Exercise requirements:
Word for word, set down the records and skip each picture.

Records for the task:
#####

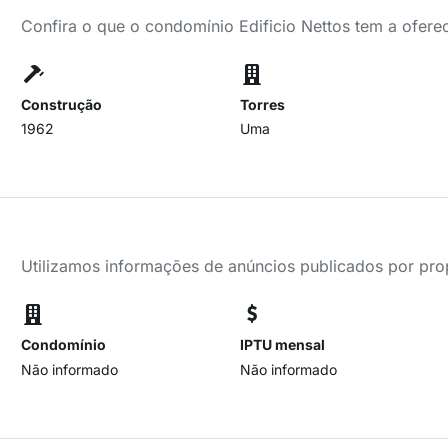
Confira o que o condomínio Edificio Nettos tem a ofere
Construção
Torres
1962
Uma
Utilizamos informações de anúncios publicados por propr
Condomínio
IPTU mensal
Não informado
Não informado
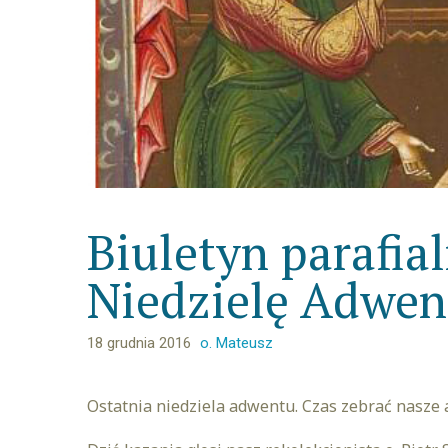
Biuletyn parafia
Niedzielę Adwen
18 grudnia 2016
o. Mateusz
Ostatnia niedziela adwentu. Czas zebrać nasze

#####

Completed task:
Confira o que o condomínio Edificio Nettos tem a ofere
Construção
Torres
1962
Uma
Utilizamos informações de anúncios publicados por propr
Condomínio
IPTU mensal
Não informado
Não informado
Biuletyn parafia
Niedzielę Adwen
18 grudnia 2016
o. Mateusz
Ostatnia niedziela adwentu. Czas zebrać nasze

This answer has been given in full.